La valeur tutélaire du carbone devrait être utilisée dans 3 contextes différents :

  1. Elle devrait constituer un critère pour évaluer la cohérence des investissements publics, notamment avec les engagements climatiques de la France. Chaque investissement devrait être passé à ce crible afin d’écarter tout argent public des projets climaticides, comme les aéroports, et de favoriser les investissent ayant l’impact climatique le plus positif. Aujourd’hui, la loi impose une évaluation socio-économique pour les investissements de l’Etat supérieurs à 20 millions d’euros. Ces évaluations doivent désormais utiliser la nouvelle trajectoire de valeur tutélaire du carbone.
  2. Elle permet également d’évaluer l’efficacité climatique des investissements effectués (en termes d’euros investis par tonne de CO2 évitée). Il ne faut cependant pas oublier qu’il ne s’agit pas d’un critère unique.

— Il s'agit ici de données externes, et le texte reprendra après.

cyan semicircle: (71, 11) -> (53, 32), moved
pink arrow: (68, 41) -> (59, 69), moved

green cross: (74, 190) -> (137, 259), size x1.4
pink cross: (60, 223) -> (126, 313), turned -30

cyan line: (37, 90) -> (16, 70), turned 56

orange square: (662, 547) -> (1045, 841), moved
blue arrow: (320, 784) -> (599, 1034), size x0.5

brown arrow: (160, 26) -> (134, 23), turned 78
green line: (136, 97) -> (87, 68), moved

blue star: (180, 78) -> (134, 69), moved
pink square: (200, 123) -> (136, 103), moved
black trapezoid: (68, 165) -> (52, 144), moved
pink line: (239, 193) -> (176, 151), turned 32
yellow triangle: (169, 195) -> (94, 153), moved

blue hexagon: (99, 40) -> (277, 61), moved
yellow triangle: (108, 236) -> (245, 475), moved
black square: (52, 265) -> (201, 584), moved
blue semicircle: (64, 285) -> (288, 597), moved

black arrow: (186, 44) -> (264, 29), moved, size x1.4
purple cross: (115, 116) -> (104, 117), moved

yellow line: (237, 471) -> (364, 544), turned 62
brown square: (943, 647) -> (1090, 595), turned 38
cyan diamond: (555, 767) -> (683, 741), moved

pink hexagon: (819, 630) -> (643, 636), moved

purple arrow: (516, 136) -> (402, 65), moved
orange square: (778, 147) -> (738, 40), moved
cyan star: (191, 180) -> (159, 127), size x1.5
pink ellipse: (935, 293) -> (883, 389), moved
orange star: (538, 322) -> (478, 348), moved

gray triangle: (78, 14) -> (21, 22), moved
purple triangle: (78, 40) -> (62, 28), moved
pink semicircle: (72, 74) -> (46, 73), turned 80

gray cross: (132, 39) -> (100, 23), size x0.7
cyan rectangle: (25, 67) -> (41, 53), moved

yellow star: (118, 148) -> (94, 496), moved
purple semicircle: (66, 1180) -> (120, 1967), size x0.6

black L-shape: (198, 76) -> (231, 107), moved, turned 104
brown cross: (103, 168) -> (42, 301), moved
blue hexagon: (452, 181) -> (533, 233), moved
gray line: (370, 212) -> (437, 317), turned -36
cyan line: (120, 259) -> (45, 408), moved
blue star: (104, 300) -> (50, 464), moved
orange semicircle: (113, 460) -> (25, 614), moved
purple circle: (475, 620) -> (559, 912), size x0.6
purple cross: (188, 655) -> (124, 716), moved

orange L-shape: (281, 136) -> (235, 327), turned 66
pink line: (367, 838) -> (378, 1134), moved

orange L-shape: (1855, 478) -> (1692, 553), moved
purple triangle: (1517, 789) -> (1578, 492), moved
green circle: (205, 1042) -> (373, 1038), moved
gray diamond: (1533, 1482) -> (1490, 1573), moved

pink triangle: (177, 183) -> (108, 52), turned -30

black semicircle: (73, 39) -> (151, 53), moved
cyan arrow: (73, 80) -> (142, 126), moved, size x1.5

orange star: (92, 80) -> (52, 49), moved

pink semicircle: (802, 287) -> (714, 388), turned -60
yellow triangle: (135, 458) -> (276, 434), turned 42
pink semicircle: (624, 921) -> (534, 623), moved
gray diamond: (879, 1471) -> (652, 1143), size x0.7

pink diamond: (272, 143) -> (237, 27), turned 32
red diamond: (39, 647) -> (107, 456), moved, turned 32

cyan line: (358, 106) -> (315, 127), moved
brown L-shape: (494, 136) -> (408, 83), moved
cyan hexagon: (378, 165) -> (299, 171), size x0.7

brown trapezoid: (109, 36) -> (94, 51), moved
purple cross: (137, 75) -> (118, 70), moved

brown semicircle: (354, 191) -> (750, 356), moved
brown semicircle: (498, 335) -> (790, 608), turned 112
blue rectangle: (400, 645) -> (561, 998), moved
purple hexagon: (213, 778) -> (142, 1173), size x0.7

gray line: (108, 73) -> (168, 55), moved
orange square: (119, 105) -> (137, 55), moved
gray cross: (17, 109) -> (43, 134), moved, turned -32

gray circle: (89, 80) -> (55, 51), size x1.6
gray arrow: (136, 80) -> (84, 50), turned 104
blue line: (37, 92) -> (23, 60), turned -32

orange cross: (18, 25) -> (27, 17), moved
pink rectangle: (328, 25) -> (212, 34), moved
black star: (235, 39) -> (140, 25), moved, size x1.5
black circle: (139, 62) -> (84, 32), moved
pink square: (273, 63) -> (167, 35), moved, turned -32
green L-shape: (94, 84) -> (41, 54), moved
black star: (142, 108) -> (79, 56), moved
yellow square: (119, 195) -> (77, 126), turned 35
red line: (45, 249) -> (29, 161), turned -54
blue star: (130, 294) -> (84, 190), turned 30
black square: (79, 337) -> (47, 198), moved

Par exemple, la rénovation énergétique des logements permet de réduire significativement la consommation énergétique du logement et ainsi les gaz à effet de serre tout en protégeant les ménages dans la situation de précarité énergétique des factures élevés et des impacts sur la santé d’un logement humide et mal chauffé.
  3. Il est également important d’intégrer cette valeur tutélaire dans la réflexion sur le bon mix des outils pour accompagner la transition écologique : elle peut se refléter dans des réglementations et des obligations, ou via les subventions et taxes.

Le Réseau Action Climat salue la publication de cette nouvelle valeur tutélaire du carbone car elle constitue un outil indispensable pour évaluer la cohérence des politiques publiques et en particulier des investissements publics de l’Etat et des collectivités avec les objectifs climat de la France.

Mais, en aucun cas, cette valeur tutélaire carbone ne peut se traduire automatiquement par une hausse de la taxe carbone.

Impact de la nouvelle valeur tutélaire du carbone sur l’évaluation de projets d’infrastructure

Le tableau 19, page 145 du rapport illustre l’impact de la prise en compte de la nouvelle valeur pour l’évaluation des projets d’infrastructure : tandis que la modernisation de la ligne Serqueux-Gisors devient encore plus intéressante, l’impact climat du contournement est de Rouen devient encore plus néfaste.